### Available data
§

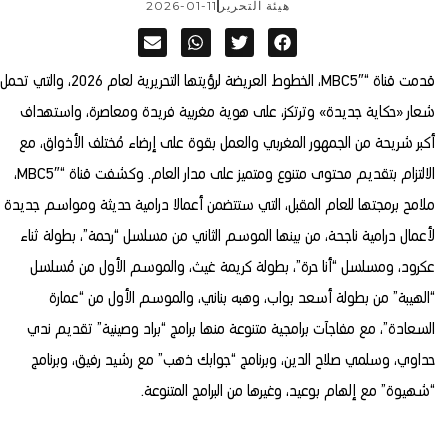
هيئة التحرير
2026-01-11
قدمت قناة “MBC5″، الخطوط العريضة لرؤيتها التحريرية لعام 2026، والتي تحمل
شعار «حكاية جديدة» وترتكز، على هوية مغربية فريدة ومعاصرة، واستهداف
أكبر شريحة من الجمهور المغربي والعمل بقوة على إرضاء مُختلف الأذواق، مع
الالتزام بتقديم محتوى متنوع ومتميز على مدار العام. وكشفت قناة “MBC5″،
ملامح برمجتها للعام المقبل، التي ستتضمن أعمالا درامية حديثة ومواسم جديدة
لأعمال درامية ناجحة، من بينها الموسم الثاني من مسلسل “رحمة”، بطولة ثناء
عكرود، ومسلسل “أنا حرة”، بطولة كريمة غيث، والموسم الأول من مُسلسل
“الهيبة” من بطولة أسعد بواب، وهبه بناني، والموسم الأول من “عمارة
السعادة”، مع مفاجآت برامجية متنوعة منها برامج “براد وصينية” تقديم ندي
حداوي، وسلمي صلاح الدين، وبرنامج “جوابك ذهب” مع رشيد رفيق، وبرنامج
“شهيوة” مع إلهام بوعيد، وغيرها من البرامج المتنوعة.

§

Down to the last line, reproduce the material above exactly; skip its images.

### Expected output
هيئة التحرير
2026-01-11
قدمت قناة “MBC5″، الخطوط العريضة لرؤيتها التحريرية لعام 2026، والتي تحمل
شعار «حكاية جديدة» وترتكز، على هوية مغربية فريدة ومعاصرة، واستهداف
أكبر شريحة من الجمهور المغربي والعمل بقوة على إرضاء مُختلف الأذواق، مع
الالتزام بتقديم محتوى متنوع ومتميز على مدار العام. وكشفت قناة “MBC5″،
ملامح برمجتها للعام المقبل، التي ستتضمن أعمالا درامية حديثة ومواسم جديدة
لأعمال درامية ناجحة، من بينها الموسم الثاني من مسلسل “رحمة”، بطولة ثناء
عكرود، ومسلسل “أنا حرة”، بطولة كريمة غيث، والموسم الأول من مُسلسل
“الهيبة” من بطولة أسعد بواب، وهبه بناني، والموسم الأول من “عمارة
السعادة”، مع مفاجآت برامجية متنوعة منها برامج “براد وصينية” تقديم ندي
حداوي، وسلمي صلاح الدين، وبرنامج “جوابك ذهب” مع رشيد رفيق، وبرنامج
“شهيوة” مع إلهام بوعيد، وغيرها من البرامج المتنوعة.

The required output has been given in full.